You've got plenty of search engines to choose from these days for different applications. If you're interested in single cell proteomics, that's your fault, but you might be interested to know how different tools perform.
This group tested some and the moral of the story might be to use a bunch of them.
My setup uses MSFragger, MSAmanda 2.0, MSPepSearch and SequestHT and Percolator to sort it all out at the end, so maybe my solo quest to do meaningful SCP here is on the right track in at least one regard.
I like that this group digs deep into the PTMs they can detect in single cells. It wasn't all that long ago that was a super controversial thing to say you were seeing. Are they the most convenient PTMs possible on the highest copy number proteins that are there? Yes and yes. Still there, though!
Nice little paper, and I always appreciate a good clear UpSetR plot.
ReplyDelete>Finally, we note that the different sets of proteins and peptides that are identified by the different algorithms suggests important questions about the reliability of the results.
Key point: unless you’re harmonizing the protein inference method and/or using an entrapment database, these comparisons aren’t very meaningful.
>In contrast, the proportion of peptide deamidation (N and Q) differs greatly across the different programs. For example, in the MaxQuant results for this dataset, only 6.2% of identified peptides were deamidated, while in the MSFragger results, 24.3% of peptides showed deamidation, and in the remaining programs, the percentage ranged from 9.5 to 15.6%.

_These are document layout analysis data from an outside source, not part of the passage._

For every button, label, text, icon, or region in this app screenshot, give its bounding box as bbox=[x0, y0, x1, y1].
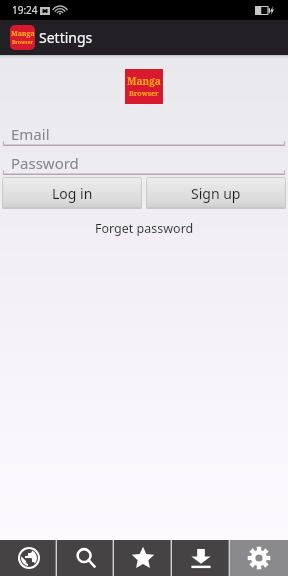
staticText: Email bbox=[11, 124, 50, 140]
staticText: Log in bbox=[52, 184, 93, 203]
button[interactable]: Browse bbox=[0, 540, 57, 576]
button[interactable]: Password bbox=[0, 153, 288, 177]
staticText: Browser bbox=[12, 39, 34, 46]
button[interactable]: Log in bbox=[2, 177, 142, 209]
button[interactable]: Search bbox=[57, 540, 114, 576]
staticText: Forget password bbox=[95, 220, 194, 237]
button[interactable]: Sign up bbox=[146, 177, 286, 209]
button[interactable]: Settings bbox=[230, 540, 288, 576]
staticText: Sign up bbox=[191, 184, 241, 203]
button[interactable]: Forget password bbox=[87, 219, 202, 238]
staticText: Manga bbox=[11, 29, 35, 39]
staticText: Settings bbox=[39, 28, 93, 47]
staticText: Manga bbox=[127, 74, 161, 88]
button[interactable]: Manga Browser app icon bbox=[10, 25, 35, 50]
staticText: Password bbox=[11, 153, 79, 169]
button[interactable]: Email bbox=[0, 124, 288, 148]
staticText: 19:24 bbox=[12, 3, 38, 17]
staticText: Browser bbox=[129, 89, 159, 99]
button[interactable]: Downloads bbox=[172, 540, 230, 576]
button[interactable]: Favorites bbox=[114, 540, 172, 576]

If there’s this much variability, that indicates to me that there’s an issue with calibration somewhere that’s causing deamidation to be misclassifies as an isotopic peak or vice versa. And realistically, this PTM is generally an artifact, so identifying the peptide with a C13 instead of a deamidation is rarely meaningful.
Unfortunately, the search parameters applied in this paper are flawed leading to poor analysis/conclusions. The five search engines run through ProHits applied a low-res 0.6 Da fragment bin tolerance while SEQUEST HT (and presumably Andromeda in MaxQuant) had high-res MS2 settings applied. The three analyzed datasets were acquired in high-res MS2.